Traiter de la question des barrières non tarifaires

Au niveau des barrières non tarifaires, les plus contraignantes demeurent les règles d’origines et les mesures sanitaires et phytosanitaires. Elles constituent des dispositions plus ou moins transparentes et font obstacle au processus de fluidité des échanges. Afin d’éviter qu’elles s’érigent en normes déguisées, il est indispensable d’instaurer une institution indépendante avec des experts compétents de tous les pays africains pour débusquer toutes les tentatives de détournements et imposer des sanctions dissuasives. Ainsi, les États parties de soumettre préalablement leurs listes de concessions et de dérogations en matière de commerce des marchandises pour validation conformément aux principes de libéralisation des échanges.

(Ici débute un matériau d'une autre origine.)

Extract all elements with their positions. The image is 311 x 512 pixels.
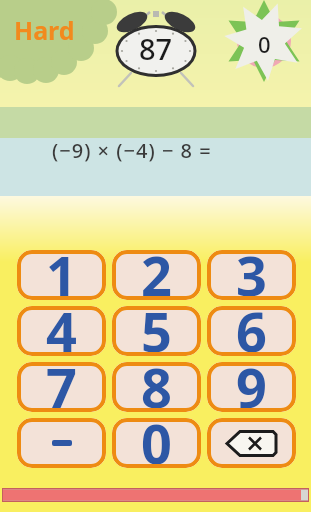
staticText: 6 [236, 306, 267, 356]
staticText: 4 [46, 306, 77, 356]
staticText: (−9) × (−4) − 8 = [52, 137, 212, 164]
staticText: 0 [258, 29, 271, 59]
staticText: 8 [141, 362, 172, 412]
staticText: 9 [236, 362, 267, 412]
staticText: 7 [46, 362, 77, 412]
staticText: Hard [14, 13, 75, 47]
staticText: 87 [139, 29, 173, 65]
staticText: 5 [141, 306, 172, 356]
staticText: 1 [46, 250, 77, 300]
staticText: 3 [236, 250, 267, 300]
staticText: 0 [141, 418, 172, 468]
staticText: 2 [141, 250, 172, 300]
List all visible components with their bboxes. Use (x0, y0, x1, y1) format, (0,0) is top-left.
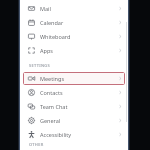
button[interactable]: General (23, 114, 125, 127)
button[interactable]: Meetings (23, 72, 125, 85)
button[interactable]: Whiteboard (23, 30, 125, 43)
staticText: Meetings (40, 75, 118, 82)
staticText: Whiteboard (40, 33, 118, 40)
staticText: Apps (40, 47, 118, 54)
staticText: General (40, 117, 118, 124)
staticText: OTHER (29, 142, 44, 147)
staticText: Accessibility (40, 131, 118, 138)
staticText: Mail (40, 5, 118, 12)
staticText: Calendar (40, 19, 118, 26)
button[interactable]: Contacts (23, 86, 125, 99)
staticText: Contacts (40, 89, 118, 96)
staticText: SETTINGS (29, 63, 51, 68)
button[interactable]: Mail (23, 2, 125, 15)
button[interactable]: Apps (23, 44, 125, 57)
staticText: Team Chat (40, 103, 118, 110)
button[interactable]: Calendar (23, 16, 125, 29)
button[interactable]: Team Chat (23, 100, 125, 113)
button[interactable]: Accessibility (23, 128, 125, 141)
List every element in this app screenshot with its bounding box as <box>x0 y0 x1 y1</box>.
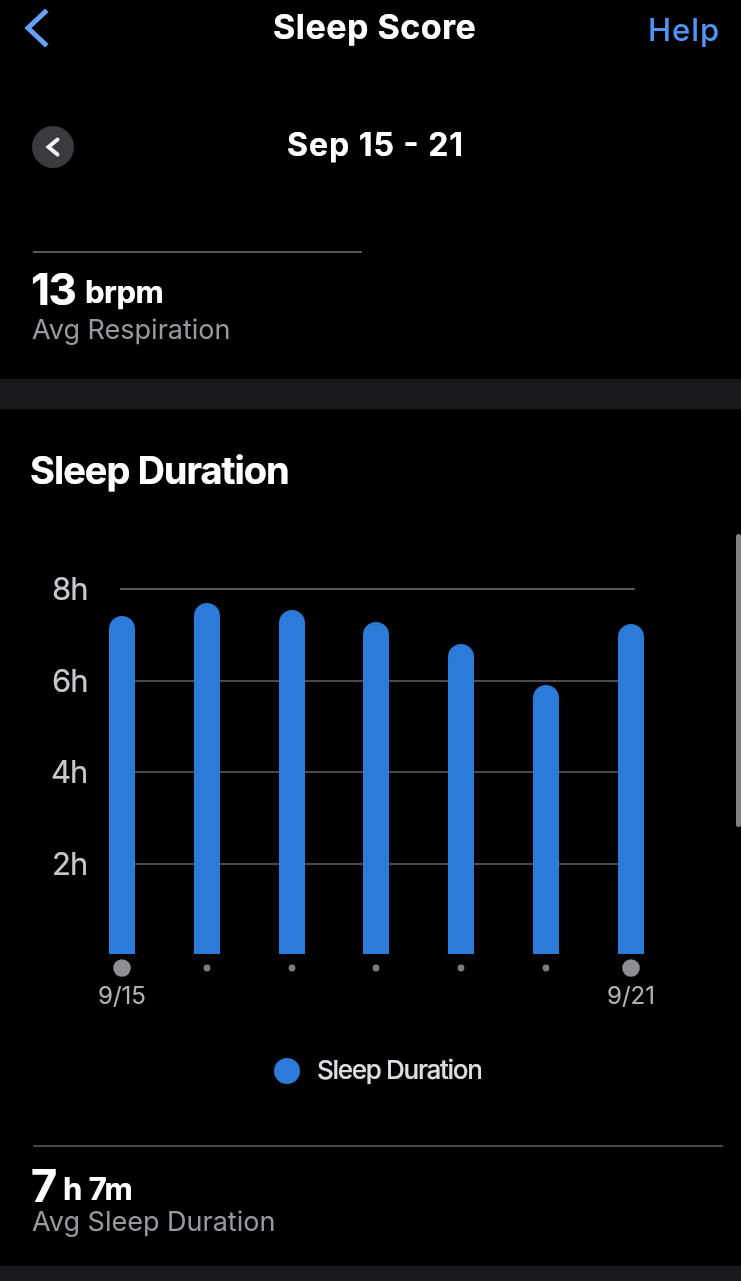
staticText: Sleep Duration <box>317 1054 482 1085</box>
staticText: 7 <box>31 1158 57 1212</box>
staticText: Sep 15 - 21 <box>287 125 465 164</box>
staticText: Sleep Score <box>273 6 477 47</box>
button[interactable]: Help <box>611 1 721 59</box>
staticText: 4h <box>51 753 88 791</box>
staticText: 6h <box>52 662 88 700</box>
button[interactable] <box>12 2 60 54</box>
staticText: Sleep Duration <box>30 447 289 493</box>
button[interactable] <box>32 126 74 168</box>
staticText: Help <box>648 11 721 49</box>
staticText: Avg Respiration <box>32 313 231 346</box>
staticText: 13 <box>31 262 76 315</box>
staticText: h 7m <box>63 1170 133 1208</box>
staticText: 9/15 <box>98 981 146 1010</box>
staticText: 9/21 <box>607 981 655 1010</box>
staticText: 2h <box>52 845 88 883</box>
staticText: 8h <box>52 570 88 608</box>
staticText: brpm <box>85 273 164 311</box>
staticText: Avg Sleep Duration <box>32 1205 276 1238</box>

Somme toute, la ZLEC se présente comme une opportunité pour les Etats de redynamiser leurs échanges à condition de lutter contre toutes les tentations protectionnistes et les distorsions pouvant pervertir le fonctionnement d’un marché concurrentiel. C’est de cette manière que l’Afrique pourrait développer sa compétitivité et s’imposer comme un concurrent sérieux afin de profiter des bienfaits de la mondialisation.